■ Given records ■
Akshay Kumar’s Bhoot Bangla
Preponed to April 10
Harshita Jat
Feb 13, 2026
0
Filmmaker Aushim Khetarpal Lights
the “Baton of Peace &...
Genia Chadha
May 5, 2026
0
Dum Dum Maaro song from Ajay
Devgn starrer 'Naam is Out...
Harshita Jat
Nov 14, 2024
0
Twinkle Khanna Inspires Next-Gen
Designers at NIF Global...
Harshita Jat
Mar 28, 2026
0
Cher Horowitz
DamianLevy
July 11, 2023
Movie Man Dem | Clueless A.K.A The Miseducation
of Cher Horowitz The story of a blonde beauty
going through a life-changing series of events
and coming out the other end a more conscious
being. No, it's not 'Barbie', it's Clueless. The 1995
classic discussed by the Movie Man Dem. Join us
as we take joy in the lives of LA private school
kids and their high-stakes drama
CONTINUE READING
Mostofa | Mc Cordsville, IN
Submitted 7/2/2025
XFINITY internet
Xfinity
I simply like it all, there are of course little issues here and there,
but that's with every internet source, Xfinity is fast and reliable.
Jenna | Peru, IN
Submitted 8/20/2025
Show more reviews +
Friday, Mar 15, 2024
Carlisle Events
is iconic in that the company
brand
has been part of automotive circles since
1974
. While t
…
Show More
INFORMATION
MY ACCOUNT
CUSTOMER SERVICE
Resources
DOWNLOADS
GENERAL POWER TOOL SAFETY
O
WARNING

■ Problem statement ■
Nothing in the records should change when you repeat them all.

■ Output below ■
Akshay Kumar’s Bhoot Bangla
Preponed to April 10
Harshita Jat
Feb 13, 2026
0
Filmmaker Aushim Khetarpal Lights
the “Baton of Peace &...
Genia Chadha
May 5, 2026
0
Dum Dum Maaro song from Ajay
Devgn starrer 'Naam is Out...
Harshita Jat
Nov 14, 2024
0
Twinkle Khanna Inspires Next-Gen
Designers at NIF Global...
Harshita Jat
Mar 28, 2026
0
Cher Horowitz
DamianLevy
July 11, 2023
Movie Man Dem | Clueless A.K.A The Miseducation
of Cher Horowitz The story of a blonde beauty
going through a life-changing series of events
and coming out the other end a more conscious
being. No, it's not 'Barbie', it's Clueless. The 1995
classic discussed by the Movie Man Dem. Join us
as we take joy in the lives of LA private school
kids and their high-stakes drama
CONTINUE READING
Mostofa | Mc Cordsville, IN
Submitted 7/2/2025
XFINITY internet
Xfinity
I simply like it all, there are of course little issues here and there,
but that's with every internet source, Xfinity is fast and reliable.
Jenna | Peru, IN
Submitted 8/20/2025
Show more reviews +
Friday, Mar 15, 2024
Carlisle Events
is iconic in that the company
brand
has been part of automotive circles since
1974
. While t
…
Show More
INFORMATION
MY ACCOUNT
CUSTOMER SERVICE
Resources
DOWNLOADS
GENERAL POWER TOOL SAFETY
O
WARNING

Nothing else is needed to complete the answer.